[Aim of the exercise]:
Restate word for word only the lines from the one with "Trending News" through the end of the records; no pictures belong in the copy.

Segment Start: Supplied material

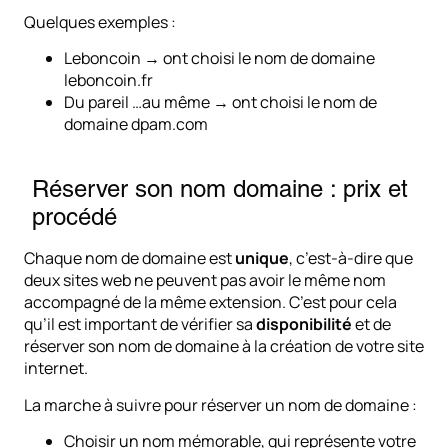
Quelques exemples :
Leboncoin → ont choisi le nom de domaine
leboncoin.fr
Du pareil …au même → ont choisi le nom de
domaine dpam.com
Réserver son nom domaine : prix et
procédé
Chaque nom de domaine est
unique
, c’est-à-dire que
deux sites web ne peuvent pas avoir le même nom
accompagné de la même extension. C’est pour cela
qu’il est important de vérifier sa
disponibilité
et de
réserver son nom de domaine à la création de votre site
internet.
La marche à suivre pour réserver un nom de domaine :
Choisir un nom mémorable, qui représente votre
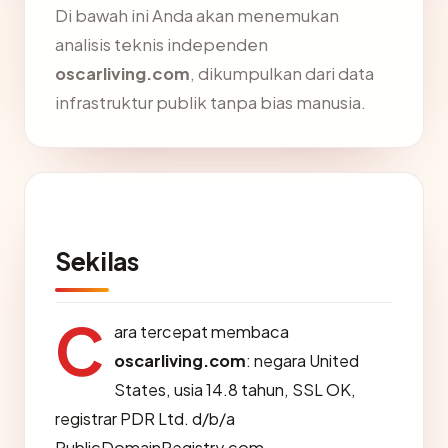
Di bawah ini Anda akan menemukan
analisis teknis independen
oscarliving.com
, dikumpulkan dari data
infrastruktur publik tanpa bias manusia.
Sekilas
C
ara tercepat membaca
oscarliving.com
: negara United
States, usia 14.8 tahun, SSL OK,
registrar PDR Ltd. d/b/a
PublicDomainRegistry.com.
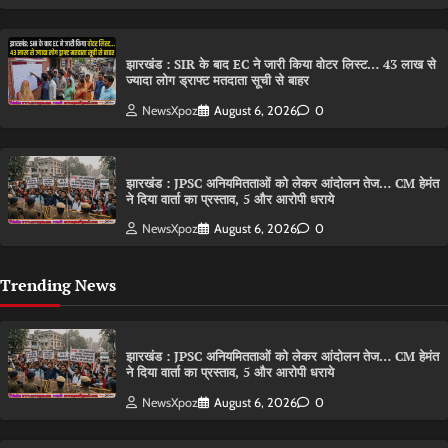
झारखंड : SIR के बाद EC ने जारी किया वोटर लिस्ट… 43 लाख से
ज्यादा लोग ड्राफ्ट मतदाता सूची से बाहर
NewsXpoz
August 6, 2026
0
झारखंड : JPSC अनियमितताओं को लेकर आंदोलन तेज… CM हेमंत
ने दिया वार्ता का प्रस्ताव, 5 और आरोपी धराये
NewsXpoz
August 6, 2026
0
Trending News
झारखंड : JPSC अनियमितताओं को लेकर आंदोलन तेज… CM हेमंत
ने दिया वार्ता का प्रस्ताव, 5 और आरोपी धराये
NewsXpoz
August 6, 2026
0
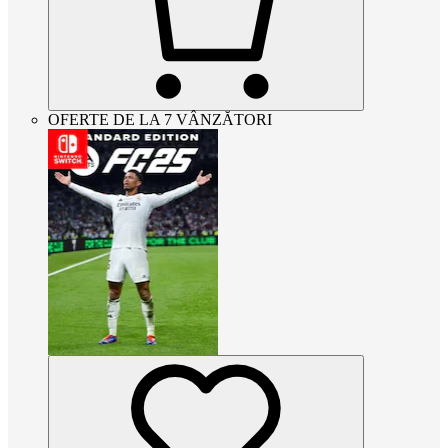
OFERTE DE LA 7 VÂNZĂTORI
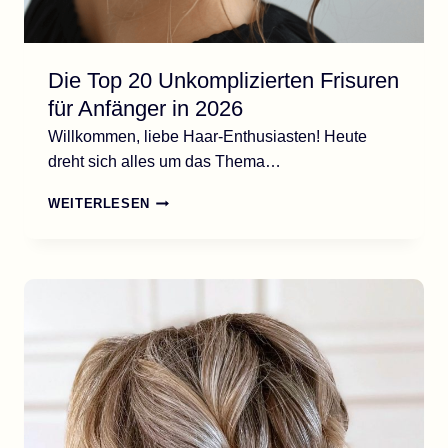
Die Top 20 Unkomplizierten Frisuren
für Anfänger in 2026
Willkommen, liebe Haar-Enthusiasten! Heute
dreht sich alles um das Thema…
DIE
WEITERLESEN
TOP
20
UNKOMPLIZIERTEN
FRISUREN
FÜR
ANFÄNGER
IN
2026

Segment End: Supplied material

[Solution for this exercise]:
Trending News
झारखंड : JPSC अनियमितताओं को लेकर आंदोलन तेज… CM हेमंत
ने दिया वार्ता का प्रस्ताव, 5 और आरोपी धराये
NewsXpoz
August 6, 2026
0
OFERTE DE LA 7 VÂNZĂTORI
Die Top 20 Unkomplizierten Frisuren
für Anfänger in 2026
Willkommen, liebe Haar-Enthusiasten! Heute
dreht sich alles um das Thema…
DIE
WEITERLESEN
TOP
20
UNKOMPLIZIERTEN
FRISUREN
FÜR
ANFÄNGER
IN
2026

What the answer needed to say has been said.